- [Requirement]: Check every line of the data below for the string "pipelines", and copy the ones that hold it.

Saved entries
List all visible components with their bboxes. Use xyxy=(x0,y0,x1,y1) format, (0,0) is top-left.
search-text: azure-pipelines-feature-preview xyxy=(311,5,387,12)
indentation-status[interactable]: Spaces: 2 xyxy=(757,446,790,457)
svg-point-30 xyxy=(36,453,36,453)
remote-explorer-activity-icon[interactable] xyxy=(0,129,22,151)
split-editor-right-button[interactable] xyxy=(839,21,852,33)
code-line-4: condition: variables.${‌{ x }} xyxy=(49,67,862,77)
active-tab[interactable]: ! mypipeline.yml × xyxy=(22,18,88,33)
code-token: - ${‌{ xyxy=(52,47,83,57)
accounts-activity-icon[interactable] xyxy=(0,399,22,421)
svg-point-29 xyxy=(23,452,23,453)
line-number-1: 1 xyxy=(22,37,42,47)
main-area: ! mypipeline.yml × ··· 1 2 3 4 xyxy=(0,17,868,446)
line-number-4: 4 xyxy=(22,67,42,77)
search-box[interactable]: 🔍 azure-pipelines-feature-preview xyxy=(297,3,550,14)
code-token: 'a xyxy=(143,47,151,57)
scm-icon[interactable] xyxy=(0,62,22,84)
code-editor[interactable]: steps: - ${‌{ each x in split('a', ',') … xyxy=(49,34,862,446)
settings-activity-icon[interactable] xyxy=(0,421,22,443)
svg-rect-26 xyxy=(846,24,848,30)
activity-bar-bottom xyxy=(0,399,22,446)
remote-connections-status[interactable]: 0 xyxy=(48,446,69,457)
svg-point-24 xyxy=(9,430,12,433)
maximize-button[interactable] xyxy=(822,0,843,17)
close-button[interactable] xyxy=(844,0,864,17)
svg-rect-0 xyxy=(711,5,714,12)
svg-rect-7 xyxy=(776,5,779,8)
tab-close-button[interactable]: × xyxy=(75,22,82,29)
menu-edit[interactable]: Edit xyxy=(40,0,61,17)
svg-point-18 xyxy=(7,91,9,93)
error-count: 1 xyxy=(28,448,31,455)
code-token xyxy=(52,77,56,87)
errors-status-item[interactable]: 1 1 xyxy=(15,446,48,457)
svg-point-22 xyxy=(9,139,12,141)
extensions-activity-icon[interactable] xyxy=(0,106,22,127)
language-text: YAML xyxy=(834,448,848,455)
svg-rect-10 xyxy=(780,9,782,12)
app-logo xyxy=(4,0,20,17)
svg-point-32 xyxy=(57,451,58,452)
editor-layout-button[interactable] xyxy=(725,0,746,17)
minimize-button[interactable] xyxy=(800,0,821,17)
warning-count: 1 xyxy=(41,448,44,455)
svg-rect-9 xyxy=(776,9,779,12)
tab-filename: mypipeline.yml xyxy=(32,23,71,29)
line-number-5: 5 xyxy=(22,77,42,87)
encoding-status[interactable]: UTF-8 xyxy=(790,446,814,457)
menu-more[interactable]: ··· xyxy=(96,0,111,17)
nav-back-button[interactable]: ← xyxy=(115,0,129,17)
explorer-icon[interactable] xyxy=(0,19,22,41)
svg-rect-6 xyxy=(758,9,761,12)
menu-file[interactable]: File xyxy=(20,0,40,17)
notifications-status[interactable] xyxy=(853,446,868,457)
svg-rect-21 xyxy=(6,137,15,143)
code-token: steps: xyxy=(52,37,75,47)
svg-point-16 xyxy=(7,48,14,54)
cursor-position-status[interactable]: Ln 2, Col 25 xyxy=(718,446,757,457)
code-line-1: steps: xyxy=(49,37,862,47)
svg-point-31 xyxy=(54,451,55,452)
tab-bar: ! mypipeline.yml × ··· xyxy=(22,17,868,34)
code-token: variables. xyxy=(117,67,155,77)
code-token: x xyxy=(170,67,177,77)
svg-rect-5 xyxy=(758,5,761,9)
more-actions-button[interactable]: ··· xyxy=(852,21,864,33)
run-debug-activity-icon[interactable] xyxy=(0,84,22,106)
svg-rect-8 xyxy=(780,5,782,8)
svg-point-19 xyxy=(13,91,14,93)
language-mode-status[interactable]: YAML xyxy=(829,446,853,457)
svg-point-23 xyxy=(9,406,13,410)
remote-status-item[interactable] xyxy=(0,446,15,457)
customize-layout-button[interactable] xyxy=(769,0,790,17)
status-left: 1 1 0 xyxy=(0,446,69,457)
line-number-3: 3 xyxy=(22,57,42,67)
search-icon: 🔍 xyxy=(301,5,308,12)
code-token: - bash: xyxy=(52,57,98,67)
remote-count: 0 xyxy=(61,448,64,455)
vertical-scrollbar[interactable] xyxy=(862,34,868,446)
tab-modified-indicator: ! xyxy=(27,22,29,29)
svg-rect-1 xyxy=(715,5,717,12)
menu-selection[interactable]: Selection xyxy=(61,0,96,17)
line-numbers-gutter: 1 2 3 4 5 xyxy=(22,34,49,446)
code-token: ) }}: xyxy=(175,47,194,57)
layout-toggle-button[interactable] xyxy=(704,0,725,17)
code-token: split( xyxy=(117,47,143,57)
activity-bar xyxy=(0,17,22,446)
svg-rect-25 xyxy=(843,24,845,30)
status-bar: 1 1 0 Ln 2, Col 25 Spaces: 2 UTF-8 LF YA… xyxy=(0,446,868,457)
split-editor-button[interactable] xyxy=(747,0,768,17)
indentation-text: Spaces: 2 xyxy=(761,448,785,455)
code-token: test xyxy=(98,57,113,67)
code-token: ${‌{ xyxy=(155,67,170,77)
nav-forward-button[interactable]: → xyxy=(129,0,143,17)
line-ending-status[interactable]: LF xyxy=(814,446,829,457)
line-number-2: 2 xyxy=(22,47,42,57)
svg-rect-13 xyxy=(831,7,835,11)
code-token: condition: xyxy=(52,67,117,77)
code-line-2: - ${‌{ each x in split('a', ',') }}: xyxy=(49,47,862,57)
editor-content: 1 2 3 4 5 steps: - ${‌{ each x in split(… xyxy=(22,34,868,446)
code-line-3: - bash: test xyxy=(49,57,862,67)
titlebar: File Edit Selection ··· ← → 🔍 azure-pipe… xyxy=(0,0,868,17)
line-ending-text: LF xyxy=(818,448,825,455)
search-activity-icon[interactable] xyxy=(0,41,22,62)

- [Your solution]:
search-text: azure-pipelines-feature-preview xyxy=(311,5,387,12)
search-box[interactable]: 🔍 azure-pipelines-feature-preview xyxy=(297,3,550,14)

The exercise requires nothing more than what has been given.